Set in the small town of Clinton New York, Koury’s film chronicles a few nights during which he tags along with his younger brother as he hangs out with his aimless friends. Koury lugs his video camera along as we see the boys being harassed by cops, loitering in empty parking lots, and getting a “Tussin-buzz” by drinking bottles of cough syrup. Though there’s a month-long pause in the action midway through the film after Siegfried, one of the kids, goes to jail, the incident barely has any effect on the prevalent mood. These teens are so set in their ways that their lack of direction is manifested in every rambunctious thing that they do. It seems that no amount of correctional action can change them since the environment that they live in is so conducive to their behavior. It becomes apparent that we’re viewing the same world that Kevin Smith satirizes in his New Jersey films, but without the distance provided by Smith’s comedy. The film doesn’t take an alarmist stance, exactly, since the majority of its characters are related to the director, but one can’t help but be a little concerned by what we see on screen. Amid the faux wood paneling and trailer parks that dominate the landscape of the Clinton, there lies an obvious and widespread malaise.

 

What saves Standing By Yourself from didacticism is its abundant personality and its good sense of humor.
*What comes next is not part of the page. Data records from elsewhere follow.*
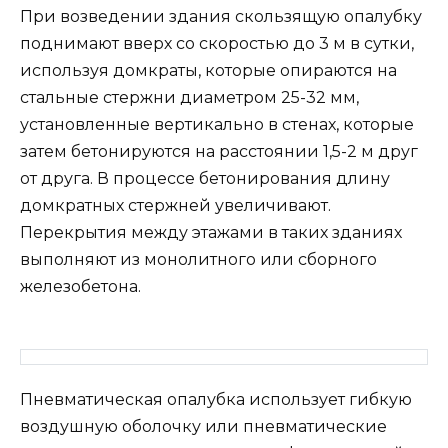
При возведении здания скользящую опалубку
поднимают вверх со скоростью до 3 м в сутки,
используя домкраты, которые опираются на
стальные стержни диаметром 25-32 мм,
установленные вертикально в стенах, которые
затем бетонируются на расстоянии 1,5-2 м друг
от друга. В процессе бетонирования длину
домкратных стержней увеличивают.
Перекрытия между этажами в таких зданиях
выполняют из монолитного или сборного
железобетона.
Пневматическая опалубка использует гибкую
воздушную оболочку или пневматические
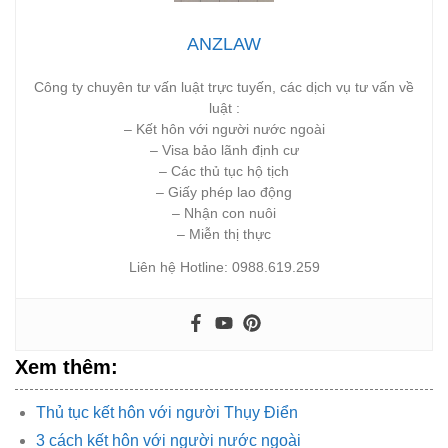
ANZLAW
Công ty chuyên tư vấn luật trực tuyến, các dịch vụ tư vấn về
luật :
– Kết hôn với người nước ngoài
– Visa bảo lãnh định cư
– Các thủ tục hộ tịch
– Giấy phép lao động
– Nhận con nuôi
– Miễn thị thực
Liên hệ Hotline: 0988.619.259
Xem thêm:
Thủ tục kết hôn với người Thụy Điển
3 cách kết hôn với người nước ngoài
Koury looks at his subjects affectionately, so that even the most disturbing sequences (such as the one where the boys look for their father’s stash) don’t seem like a parental call to arms. If anything, the director’s ability to have the sort of hindsight that he does about his recent childhood illustrates that it’s a transient phase that is being portrayed. In any case, the film is likely to expertly drum up repressed teenage memories in any viewer. Koury doesn’t shape the series of events that make up the film into a traditional narrative, but that probably says more about the truths being portrayed than the ability of the filmmaker. Standing By Yourself is essentially a home movie, but one that’s likely to cut close to home for all of us.